Dancing Deadline
I am Never Sure Where it Is
I'm kind of spazzing out today because my editor just told me the caveman book is being moved up to October. The GEICO caveman show will be airing in November, and they want the book and show to be available at roughly the same time. This is a big change, because they originally intended to release it in June of next year.
This is a big deal, because it means that this time, my publisher actually cares if the book succeeds, and they'll make some effort to publicize it. But it also means they want everything pretty much done by next week. And I'm still 4,000 words short, and the illustrations don't exist.
The big victim here is Chris Muir, who I have been trying to con into doing art for the book. I can draw, but I have come to realize that I hate it, and Chris would do great work.
We were trying to whine him into doing maybe 45 illustrations in a month, which is ridiculous. Then it changed to 25 in three weeks, which wasn't quite as bad. Then today, right after I told him about the three weeks, I heard the book was being moved up, so we were looking at ten days or so.
I look like an idiot when this kind of thing happens, because I say one thing, and then my editor immediately tells me something has changed, because something unforeseeable has happened in New York, and then I have to go back and straighten things out with Chris. But he says he can do one illustration per chapter in the time we have, so I guess we're okay.
Truthfully, I am not totally pumped about this book. It's going to be funny, and I'm thrilled to have the opportunity to publish ANYTHING, but the original concept came from marketing people, so it won't be as close to my heart as the spam book or the cookbooks.
Optimally, when you write, you come up with an exciting idea and sell it to an editor, and then the book writes itself.
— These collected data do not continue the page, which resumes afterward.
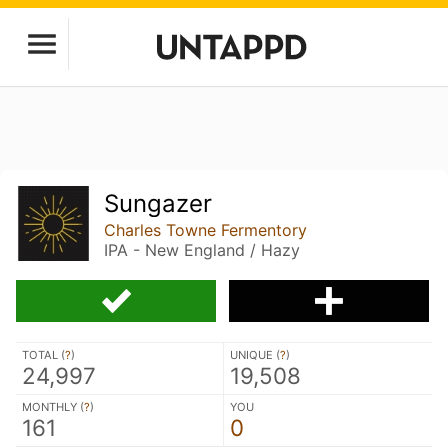
Sungazer
Charles Towne Fermentory
IPA - New England / Hazy
TOTAL (
?
)
UNIQUE (
?
)
24,997
19,508
MONTHLY (
?
)
YOU
161
0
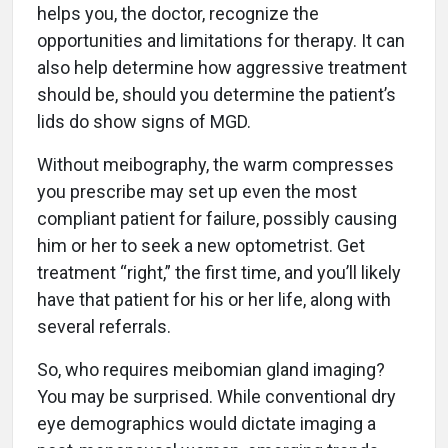
helps you, the doctor, recognize the
opportunities and limitations for therapy. It can
also help determine how aggressive treatment
should be, should you determine the patient’s
lids do show signs of MGD.
Without meibography, the warm compresses
you prescribe may set up even the most
compliant patient for failure, possibly causing
him or her to seek a new optometrist. Get
treatment “right,” the first time, and you’ll likely
have that patient for his or her life, along with
several referrals.
So, who requires meibomian gland imaging?
You may be surprised. While conventional dry
eye demographics would dictate imaging a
It's very different when the idea comes from people who don't write and don't have any way of judging whether a concept has legs. I could write cookbooks until the turn of the next millennium and never run out of material, but cavemen...that is a topic you can cover exhaustively in a hundred pages. You really have to work to stretch it out.
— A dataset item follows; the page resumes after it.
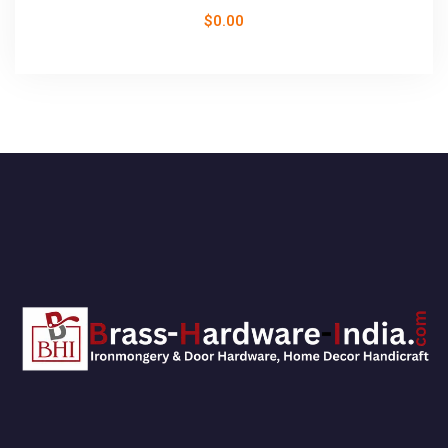
$
0.00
And they wanted a lot of stuff on "getting in touch with your inner caveman." That probably sounds great at a marketing meeting, and it has potential, but once you sit down to write about it, you realize you're lucky if it comes out to 2,000 words.
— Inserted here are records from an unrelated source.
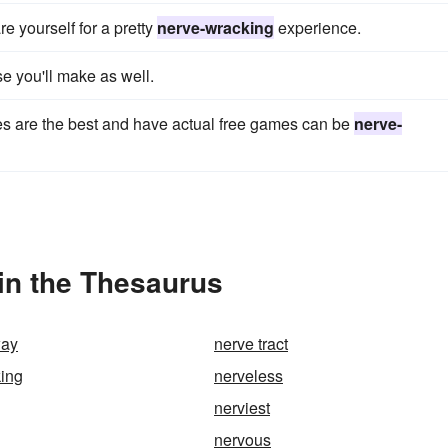
re yourself for a pretty
nerve-wracking
experience.
e you'll make as well.
es are the best and have actual free games can be
nerve-
in the Thesaurus
way
nerve tract
ing
nerveless
nerviest
nervous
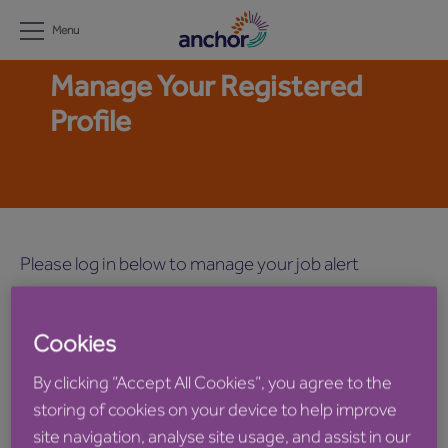
Menu
Manage Your Registered
Profile
Please log in below to manage your job alert
settings.
Cookies
Email
By clicking “Accept All Cookies”, you agree to the
storing of cookies on your device to help improve
site navigation, analyse site usage, and assist in our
So it has been a bit of a job.
I want to give them exactly what they ask for, and I'm trying. The last thing I want is to be a pain in the ass when someone is paying me money.
What we're looking at now is a short book--about 30,000 words--with maybe 30 illustrations, 12 or so provided by Chris. It would be great if he could do more, but it looks like there just isn't enough time. If I'm asked to do a sequel, I'm going to have to look into hallucinogenic drugs.
I don't know if this will have any effect on the cookbook or not. It would sure be nice if it did, because otherwise there will be a big long dead space between the cookbook and this book.
The big up side here is the promotion the publisher intends to do for the book. They didn't really do anything last time. I did all the promotion myself, which is why the campaign was so lame.
Crap. I have to start doing PR for this thing NOW. I just realized that.
I hope you like it when it's finally done, and I look forward to having time to work on other things again.